İkide bir halk ayaklanmasından bahsedilmesini, özellikle bazı bölgelerde yandaşların silahlandırıldığı yönünde bilgilerin yoğunlaştığını göz önüne alırsak; PKK’nın, seçime Parti olarak girip baraj altında kaldıktan sonra “Ankara bizi temsil etmiyor, o halde biz de kendi Meclisimizi kurarız” diyerek ayaklanmaya yönelmesi şeklinde bir planın devrede olduğunu söyleyebiliriz.
PKK böylesi bir kararı kendi iradesiyle alamaz. Çünkü ayaklanmaya tevessül edilmesi halinde sonucun ne olacağını kestirmek zor değildir.

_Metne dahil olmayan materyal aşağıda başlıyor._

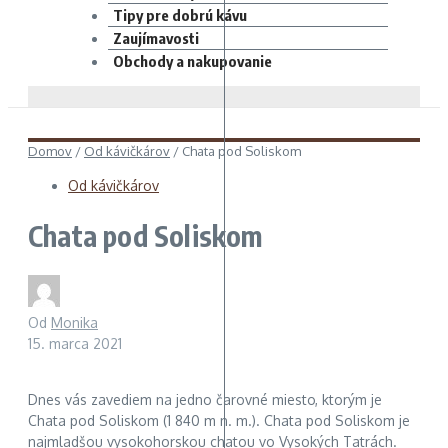
Tipy pre dobrú kávu
Zaujímavosti
Obchody a nakupovanie
Domov
/
Od kávičkárov
/
Chata pod Soliskom
Od kávičkárov
Chata pod Soliskom
Od
Monika
15. marca 2021
Dnes vás zavediem na jedno čarovné miesto, ktorým je
Chata pod Soliskom (1 840 m n. m.). Chata pod Soliskom je
najmladšou vysokohorskou chatou vo Vysokých Tatrách.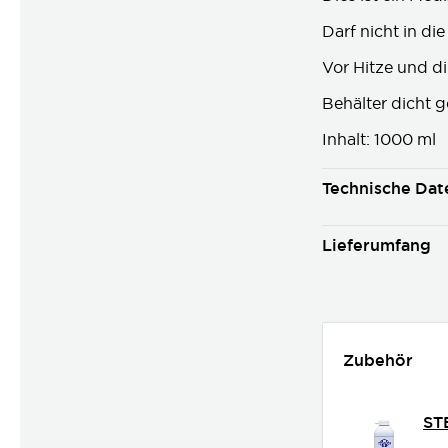
Darf nicht in d
Vor Hitze und d
Behälter dicht 
Inhalt: 1000 ml
Technische Dat
Lieferumfang
Zubehör
ST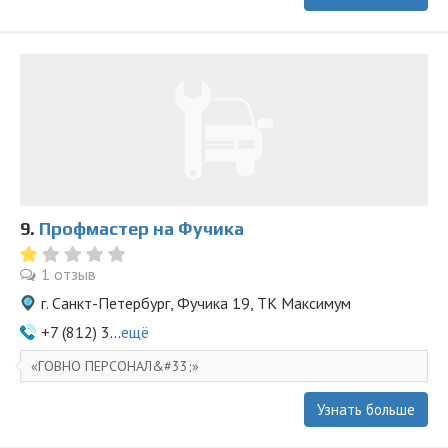
9.
Профмастер на Фучика
1 отзыв
г. Санкт-Петербург, Фучика 19, ТК Максимум
+7 (812) 3...
ещё
ГОВНО ПЕРСОНАЛ&#33;
Узнать больше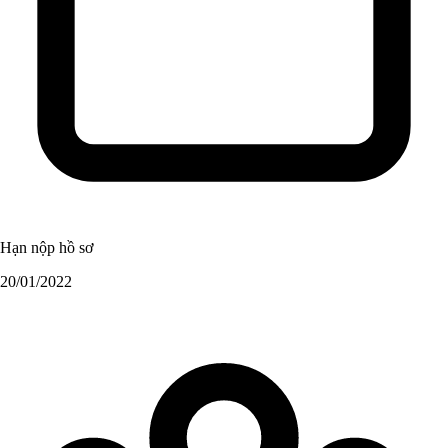
Hạn nộp hồ sơ
20/01/2022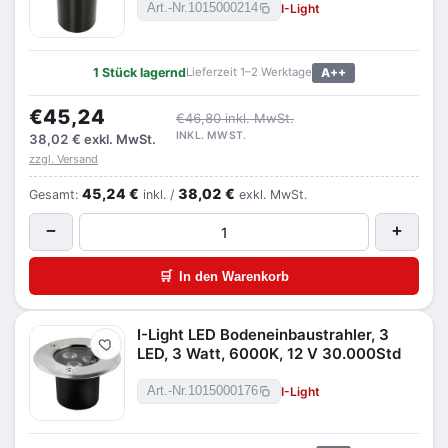
I-Light
Art.-Nr.
1015000214
1 Stück lagernd
Lieferzeit 1–2 Werktage
A++
€45,24
€46,80 inkl. MwSt.
INKL. MWST.
38,02 €
exkl. MwSt.
zzgl. Versand
45,24 €
38,02 €
Gesamt:
inkl. /
exkl. MwSt.
−
+
🛒
In den Warenkorb
I-Light LED Bodeneinbaustrahler, 3
Merken
LED, 3 Watt, 6000K, 12 V 30.000Std
I-Light
Art.-Nr.
1015000176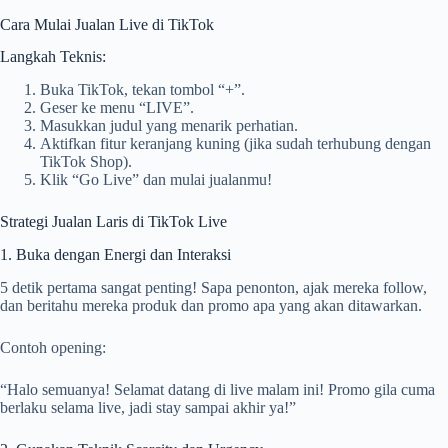
Cara Mulai Jualan Live di TikTok
Langkah Teknis:
Buka TikTok, tekan tombol “+”.
Geser ke menu “LIVE”.
Masukkan judul yang menarik perhatian.
Aktifkan fitur keranjang kuning (jika sudah terhubung dengan
TikTok Shop).
Klik “Go Live” dan mulai jualanmu!
Strategi Jualan Laris di TikTok Live
1. Buka dengan Energi dan Interaksi
5 detik pertama sangat penting! Sapa penonton, ajak mereka follow,
dan beritahu mereka produk dan promo apa yang akan ditawarkan.
Contoh opening:
“Halo semuanya! Selamat datang di live malam ini! Promo gila cuma
berlaku selama live, jadi stay sampai akhir ya!”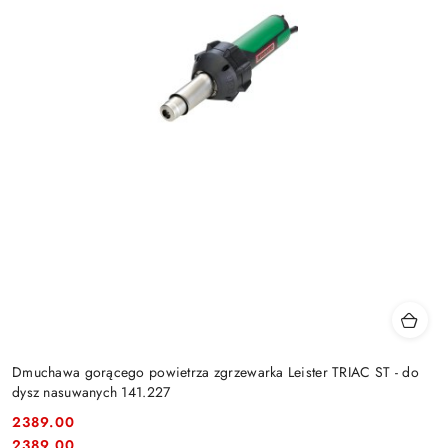
Dmuchawa gorącego powietrza zgrzewarka Leister TRIAC ST - do
dysz nasuwanych 141.227
2389.00
Cena:
Cena:
2389.00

Hele hele 1990’larda Türk Ordusu ile boy ölçüşmeye kalkmanın sonucunu yaşayarak öğrenen PKK’nın bu sonucu bilmemesi düşünülemez.
Gene PKK, genel olarak Kürt yurttaşlarda, özel olarak da kendi taraftarları içinde; barış arzusunun ne kadar güçlü olduğunu 6 – 7 Ekim 2014 olaylarında deneyerek gördü.
Buna rağmen ayaklanma gibisinden bir yola girilirse, bu ancak “Büyük Müttefik”in iradesinin devrede olduğunu gösterir.
İşte bütün bu gerçekler, basın ve yayın organlarında çeşitli çevreler tarafından seslendirilen “HDP barajı geçiyor” propagandasının gerçek sahibinin kim olduğunu ortaya koyuyor.